Historically disk speed & latency have been a constant problem on Amazon EBS. Amazon to their credit now offer a couple of options to help you with disk performance

  1. Provisioned IOPS disks - In the provisioned IOPS model you can specify at disk creation time the number of IOPS you would like your disk to support. The more IOPS you provision the more throughput your disk will be able to handle. You can go all the way upto 4000 IOPS/disk. However IOPS can get expensive at 0.065 per IOPS month. E.g. If you provision 4000 iops for the disk it will cost you $260/month just for the IOPS alone. If you have multiple servers this can add up fairly quickly
  2. Local SSD - This is the best option for disk performance on Amazon AWS. Local SSD's provide the best throughput and latency behavior of all the disk options on Amazon AWS. However they are called 'local' for a reason.
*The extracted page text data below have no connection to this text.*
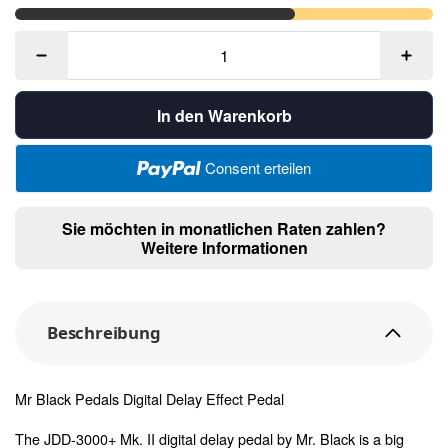
In den Warenkorb
Consent erteilen
Sie möchten in monatlichen Raten zahlen?
Weitere Informationen
Beschreibung
Mr Black Pedals Digital Delay Effect Pedal
The JDD-3000+ Mk. II digital delay pedal by Mr. Black is a big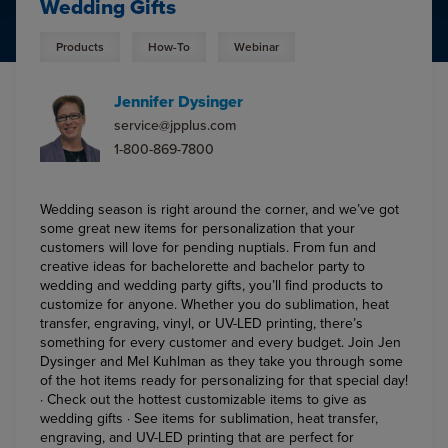
Wedding Gifts
Products
How-To
Webinar
Jennifer Dysinger
service@jpplus.com
1-800-869-7800
Wedding season is right around the corner, and we’ve got
some great new items for personalization that your
customers will love for pending nuptials. From fun and
creative ideas for bachelorette and bachelor party to
wedding and wedding party gifts, you’ll find products to
customize for anyone. Whether you do sublimation, heat
transfer, engraving, vinyl, or UV-LED printing, there’s
something for every customer and every budget. Join Jen
Dysinger and Mel Kuhlman as they take you through some
of the hot items ready for personalizing for that special day!
· Check out the hottest customizable items to give as
wedding gifts · See items for sublimation, heat transfer,
engraving, and UV-LED printing that are perfect for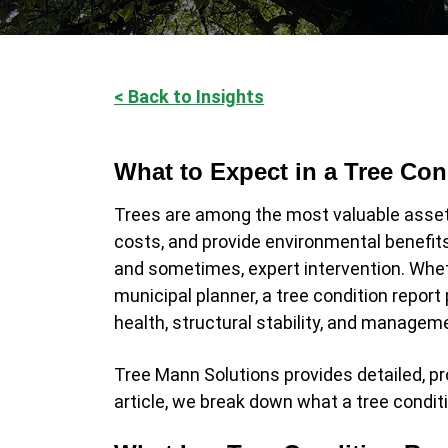
< Back to Insights
What to Expect in a Tree Cond
Trees are among the most valuable asset
costs, and provide environmental benefit
and sometimes, expert intervention. Whet
municipal planner, a tree condition report 
health, structural stability, and manag
Tree Mann Solutions provides detailed, pr
article, we break down what a tree condit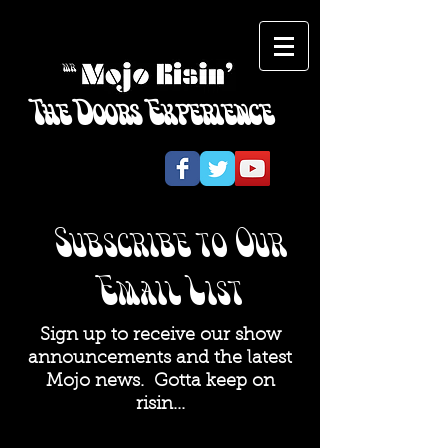
The Doors Experience
​Subscribe to Our
Email List
Sign up to receive our show
announcements and the latest
Mojo news. Gotta keep on
risin...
If for any reason your VM is stopped, the allocated local storage is released. So the burden of data reliability is squarely on the user. Could you deploy two local ssd datastores in two different AZ's and call it solved? Not quite. If AWS has a region wide outage like it did in US-East a few years before you should expect to lose your local SSD's in all your AZ's. For these reasons local SSD instances should not be used as the primary data store for your data.

With these issues in mind we are introducing our high performance configuration on AWS.  The high performance clusters use a hybrid of local SSD and EBS provisioned IOPS disk to achieve both high performance and high reliability. A typical configuration is deployed using a three node replica set.
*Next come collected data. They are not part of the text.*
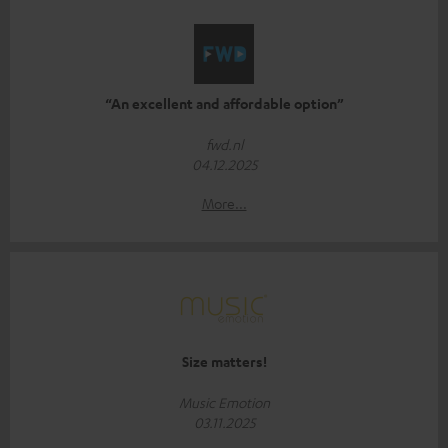
“An excellent and affordable option”
fwd.nl
04.12.2025
More...
Size matters!
Music Emotion
03.11.2025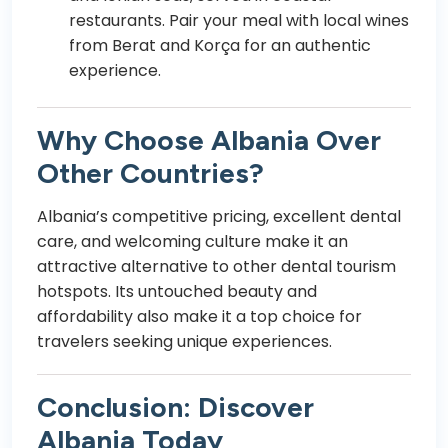
restaurants. Pair your meal with local wines
from Berat and Korça for an authentic
experience.
Why Choose Albania Over
Other Countries?
Albania’s competitive pricing, excellent dental
care, and welcoming culture make it an
attractive alternative to other dental tourism
hotspots. Its untouched beauty and
affordability also make it a top choice for
travelers seeking unique experiences.
Conclusion: Discover
Albania Today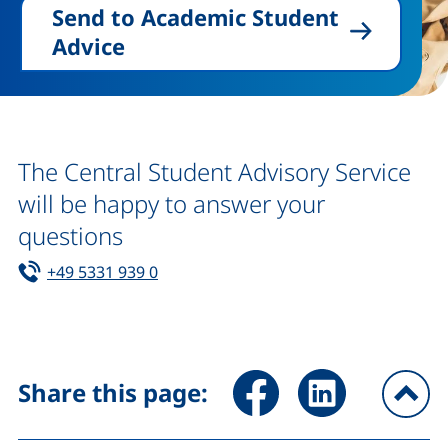
Send to Academic Student
Advice
The Central Student Advisory Service
will be happy to answer your
questions
Tel:
(starts a telephone call, if your device 
+49 5331 939 0
Share page via Facebook (ex
Share page via Link
Share this page:
To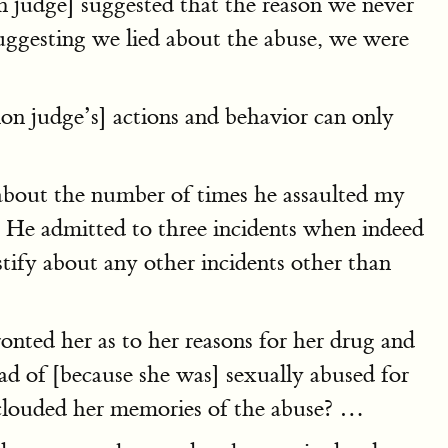
 judge] suggested that the reason we never
suggesting we lied about the abuse, we were
on judge’s] actions and behavior can only
l about the number of times he assaulted my
l. He admitted to three incidents when indeed
ify about any other incidents other than
nted her as to her reasons for her drug and
ead of [because she was] sexually abused for
 clouded her memories of the abuse? …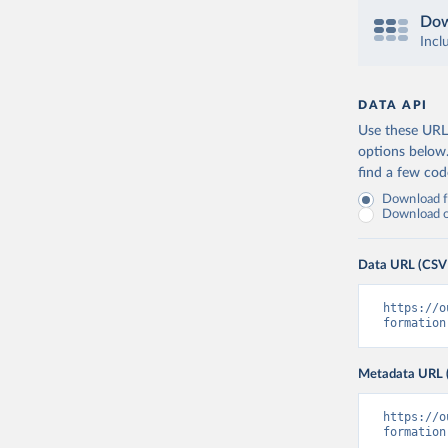
Dow
Incl
DATA API
Use these URLs
options below
find a few co
Download fu
Download on
Data URL (CSV
https://o
formation
Metadata URL 
https://o
formation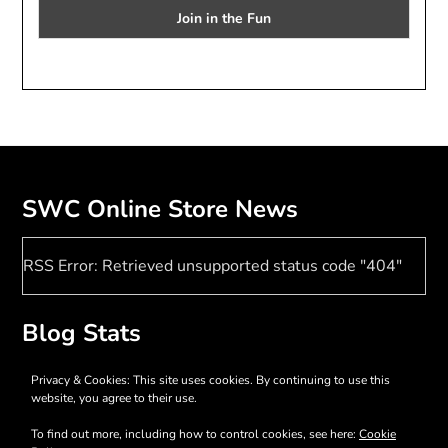
SWC Online Store News
RSS Error: Retrieved unsupported status code "404"
Blog Stats
17,398 hits
Privacy & Cookies: This site uses cookies. By continuing to use this
website, you agree to their use.
To find out more, including how to control cookies, see here:
Cookie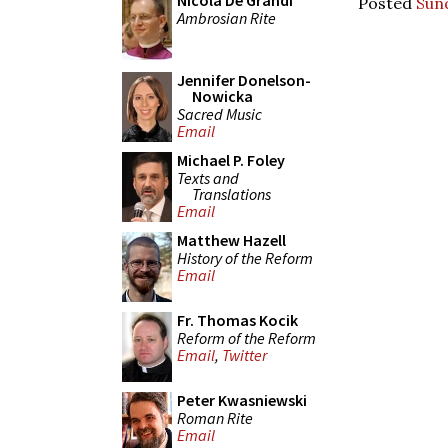
Nicola De Grandi
Posted
Sun
Ambrosian Rite
Jennifer Donelson-
Nowicka
Sacred Music
Email
Michael P. Foley
Texts and
Translations
Email
Matthew Hazell
History of the Reform
Email
Fr. Thomas Kocik
Reform of the Reform
Email
,
Twitter
Peter Kwasniewski
Roman Rite
Email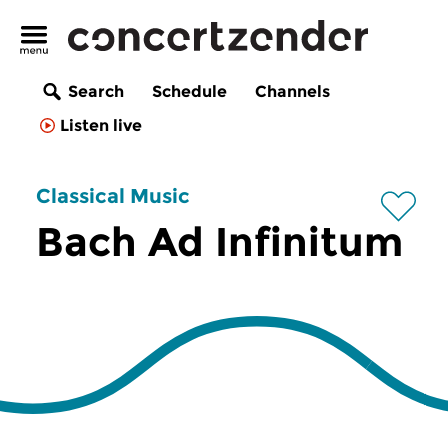
Search
Schedule
Channels
Listen live
Classical Music
Bach Ad Infinitum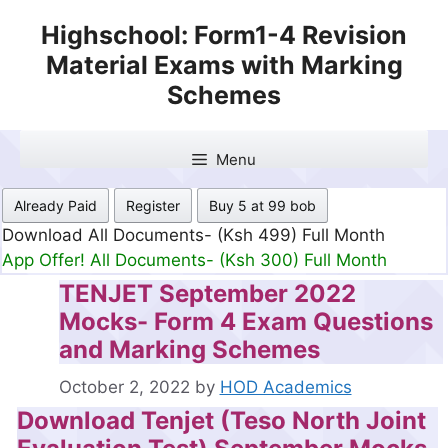
Skip
Highschool: Form1-4 Revision
to
Material Exams with Marking
content
Schemes
Menu
Already Paid
Register
Buy 5 at 99 bob
Download All Documents- (Ksh 499) Full Month
App Offer! All Documents- (Ksh 300) Full Month
TENJET September 2022
Mocks- Form 4 Exam Questions
and Marking Schemes
October 2, 2022
by
HOD Academics
Download Tenjet (Teso North Joint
  • The Primary and the Secondary 1 use local SSD disks
  • Secondary 2 uses EBS provisioned IOPS

High performance monogdb replica set

What does this mean? Since the primary and the secondary 1 are running on local SSD you get the best possible disk performance from your AWS machines - no more network based EBS, just blazing fast local SSD.  Reads and writes to your primary and even the reads from the secondary 1 will work at SSD speed. Secondary 2 uses EBS provisioned IOPS for the data disk - you can configure the amount of IOPS that you want to configure for your cluster. This configuration provides complete safety for your data even in the case you use the local SSD disks. We are currently offering four sizes - Large, XLarge, X2XLarge, X4XLarge. For more details refer to our pricing page.


If you have a very high write workload it is possible that your EBS instance might not be able to keep up with your SSD instances. In this scenario there are a few options available and our support team can walk you through them. All of our existing functionality backups, restore, clone, scale, compact etc continue to work as usual.